Bogdan Matei, 01.04.2026, 11:10
Eclissata dalla nuova guerra in Medio Oriente e dalle sue conseguenze sull’economia globale, l’invasione russa in Ucraina, giunta al quinto anno, continua a suscitare orrore nel mondo. Sia il presidente del Senato della Romania, Mircea Abrudean, sia la ministra degli Esteri, Oana Țoiu, si sono recati martedì a Kiev per rendere omaggio alle vittime del massacro compiuto dagli invasori, all’inizio del conflitto, nella città di Buča e per ribadire la condanna della guerra di aggressione illegale, non provocata e ingiustificata della Federazione Russa contro l’Ucraina.
“Accanto al presidente dell’Ucraina, Volodymyr Zelensky, ai presidenti e ai capi delle delegazioni parlamentari di Albania, Austria, Belgio, Bulgaria, Croazia, Estonia, Finlandia, Germania, Islanda, Lettonia, Lituania, Repubblica di Moldova, Polonia, Portogallo, Slovacchia, Ucraina, Regno Unito, al Parlamento europeo, all’Assemblea parlamentare della NATO e all’Assemblea parlamentare dell’OSCE, abbiamo riaffermato il nostro fermo impegno verso gli obiettivi e i principi della Carta delle Nazioni Unite e il pieno rispetto per la sovranità, l’indipendenza politica e l’integrità territoriale dell’Ucraina, entro i suoi confini riconosciuti a livello internazionale”, ha scritto Mircea Abrudean sulla sua pagina Facebook.

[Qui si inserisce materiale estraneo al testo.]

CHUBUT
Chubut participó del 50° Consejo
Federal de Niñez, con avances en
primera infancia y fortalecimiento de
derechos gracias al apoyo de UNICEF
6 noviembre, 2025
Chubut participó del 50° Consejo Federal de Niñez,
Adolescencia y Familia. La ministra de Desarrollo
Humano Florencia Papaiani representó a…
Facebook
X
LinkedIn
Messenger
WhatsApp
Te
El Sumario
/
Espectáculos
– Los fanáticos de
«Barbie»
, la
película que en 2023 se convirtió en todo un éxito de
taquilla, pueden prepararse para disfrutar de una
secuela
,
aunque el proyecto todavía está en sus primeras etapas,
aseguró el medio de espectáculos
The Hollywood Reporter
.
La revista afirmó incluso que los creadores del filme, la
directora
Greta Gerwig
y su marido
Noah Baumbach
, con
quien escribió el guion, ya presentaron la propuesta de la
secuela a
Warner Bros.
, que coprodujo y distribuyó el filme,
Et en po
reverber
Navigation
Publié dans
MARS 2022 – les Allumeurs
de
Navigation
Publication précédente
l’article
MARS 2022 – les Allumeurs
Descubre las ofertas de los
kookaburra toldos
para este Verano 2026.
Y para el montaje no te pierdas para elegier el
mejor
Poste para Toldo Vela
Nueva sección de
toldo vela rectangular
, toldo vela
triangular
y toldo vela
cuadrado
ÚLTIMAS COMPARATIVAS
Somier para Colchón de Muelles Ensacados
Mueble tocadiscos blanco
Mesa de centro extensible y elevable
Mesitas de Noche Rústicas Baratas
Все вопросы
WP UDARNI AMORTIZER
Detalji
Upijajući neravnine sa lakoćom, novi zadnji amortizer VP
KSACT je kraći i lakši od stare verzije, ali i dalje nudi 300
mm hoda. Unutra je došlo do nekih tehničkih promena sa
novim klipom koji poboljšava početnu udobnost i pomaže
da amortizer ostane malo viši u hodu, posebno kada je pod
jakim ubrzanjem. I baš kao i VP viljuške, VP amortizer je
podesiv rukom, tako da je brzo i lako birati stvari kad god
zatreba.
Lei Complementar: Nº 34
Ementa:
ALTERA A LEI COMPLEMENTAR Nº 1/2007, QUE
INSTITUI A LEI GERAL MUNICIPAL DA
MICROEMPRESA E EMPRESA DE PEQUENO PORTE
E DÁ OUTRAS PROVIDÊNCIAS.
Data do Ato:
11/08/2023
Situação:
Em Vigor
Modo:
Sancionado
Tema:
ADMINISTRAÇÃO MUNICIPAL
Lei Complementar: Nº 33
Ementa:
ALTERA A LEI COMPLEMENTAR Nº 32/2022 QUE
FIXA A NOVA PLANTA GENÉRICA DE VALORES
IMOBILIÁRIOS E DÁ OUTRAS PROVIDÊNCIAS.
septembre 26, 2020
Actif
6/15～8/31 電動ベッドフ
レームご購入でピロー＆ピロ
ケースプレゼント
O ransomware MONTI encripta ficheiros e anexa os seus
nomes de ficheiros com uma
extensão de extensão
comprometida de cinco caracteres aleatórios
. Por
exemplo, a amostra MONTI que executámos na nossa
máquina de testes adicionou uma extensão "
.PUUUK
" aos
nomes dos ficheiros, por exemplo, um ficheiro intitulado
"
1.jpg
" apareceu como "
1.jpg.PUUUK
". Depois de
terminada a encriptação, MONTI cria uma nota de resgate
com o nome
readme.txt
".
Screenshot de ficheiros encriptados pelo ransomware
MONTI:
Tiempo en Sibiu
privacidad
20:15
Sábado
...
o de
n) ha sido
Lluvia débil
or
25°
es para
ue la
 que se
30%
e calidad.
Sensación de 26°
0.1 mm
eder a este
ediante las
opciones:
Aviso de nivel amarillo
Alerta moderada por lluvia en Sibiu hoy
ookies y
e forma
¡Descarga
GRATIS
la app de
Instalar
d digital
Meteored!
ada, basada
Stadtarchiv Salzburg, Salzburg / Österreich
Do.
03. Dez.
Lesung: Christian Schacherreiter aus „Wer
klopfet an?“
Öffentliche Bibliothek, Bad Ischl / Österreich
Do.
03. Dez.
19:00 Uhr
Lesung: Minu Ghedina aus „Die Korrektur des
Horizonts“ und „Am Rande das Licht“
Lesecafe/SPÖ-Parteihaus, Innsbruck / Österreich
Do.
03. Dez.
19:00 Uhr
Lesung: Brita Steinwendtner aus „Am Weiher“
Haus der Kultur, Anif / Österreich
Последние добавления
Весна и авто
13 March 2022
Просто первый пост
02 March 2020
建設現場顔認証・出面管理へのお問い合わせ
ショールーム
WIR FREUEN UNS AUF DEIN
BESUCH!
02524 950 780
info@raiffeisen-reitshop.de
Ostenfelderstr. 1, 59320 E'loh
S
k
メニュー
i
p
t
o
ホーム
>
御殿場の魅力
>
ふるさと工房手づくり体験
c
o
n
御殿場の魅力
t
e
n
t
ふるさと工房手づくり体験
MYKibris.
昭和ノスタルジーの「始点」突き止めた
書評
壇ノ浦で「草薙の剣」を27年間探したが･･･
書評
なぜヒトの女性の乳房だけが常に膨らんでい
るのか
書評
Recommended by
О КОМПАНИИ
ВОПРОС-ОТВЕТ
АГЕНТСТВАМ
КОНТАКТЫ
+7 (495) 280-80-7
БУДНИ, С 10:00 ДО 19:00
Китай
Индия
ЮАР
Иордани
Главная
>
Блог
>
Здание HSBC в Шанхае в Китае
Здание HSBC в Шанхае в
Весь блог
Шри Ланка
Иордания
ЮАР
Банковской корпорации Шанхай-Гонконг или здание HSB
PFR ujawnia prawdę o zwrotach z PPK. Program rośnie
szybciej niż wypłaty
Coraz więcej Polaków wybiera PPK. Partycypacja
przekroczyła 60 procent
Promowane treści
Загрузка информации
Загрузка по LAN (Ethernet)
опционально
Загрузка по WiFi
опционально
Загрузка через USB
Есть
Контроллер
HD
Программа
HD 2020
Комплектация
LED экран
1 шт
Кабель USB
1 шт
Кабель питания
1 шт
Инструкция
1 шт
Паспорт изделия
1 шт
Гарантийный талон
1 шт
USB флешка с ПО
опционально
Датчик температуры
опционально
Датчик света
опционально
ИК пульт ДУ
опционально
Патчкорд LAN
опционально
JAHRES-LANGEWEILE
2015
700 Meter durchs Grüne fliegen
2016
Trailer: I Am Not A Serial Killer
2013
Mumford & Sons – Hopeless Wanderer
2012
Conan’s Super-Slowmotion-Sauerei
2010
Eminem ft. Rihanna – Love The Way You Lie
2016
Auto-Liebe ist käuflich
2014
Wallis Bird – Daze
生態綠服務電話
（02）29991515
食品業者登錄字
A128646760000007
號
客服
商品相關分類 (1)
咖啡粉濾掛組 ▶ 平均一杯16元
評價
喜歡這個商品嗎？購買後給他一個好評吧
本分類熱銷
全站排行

Il presidente del Senato – secondo l’architettura costituzionale, seconda carica dello stato romeno – ha ricordato che, a marzo 2022, a Buča furono uccisi oltre 500 civili, molti dei quali bambini. “Le immagini e le testimonianze hanno mostrato civili giustiziati con le mani legate dietro la schiena e fosse comuni. Le vittime presentavano segni di tortura o erano state colpite a distanza ravvicinata. Le prove delle atrocità sono emerse all’inizio di aprile 2022, dopo il ritiro delle truppe russe dalla regione. Il massacro di Buča resta la testimonianza di tutto quanto possa essere più crudele e più disumano da parte delle forze armate russe durante l’occupazione della città alla periferia di Kiev. E questo non solo deve essere condannato, ma non deve mai più accadere, da nessuna parte nel mondo”, ha sottolineato Abrudean.
Da parte sua, la ministra Țoiu ha ribadito, a nome del suo governo, il sostegno della Romania all’Ucraina. Ha condannato la continuazione degli attacchi militari russi contro le infrastrutture ucraine, con effetti devastanti sui civili e implicazioni per gli stati confinanti. Țoiu ha sottolineato che nessuna pace giusta può essere costruita sull’impunità degli assassini e ha presentato le iniziative riguardanti la partecipazione della Romania al Tribunale speciale per la sanzione del crimine di aggressione commesso in Ucraina. La ministra degli Esteri romena ha inoltre ribadito il sostegno di Bucarest all’avanzamento del processo di adesione dell’Ucraina e della confinante Repubblica di Moldova (ex sovietica, a maggioranza romenofona) all’Unione Europea.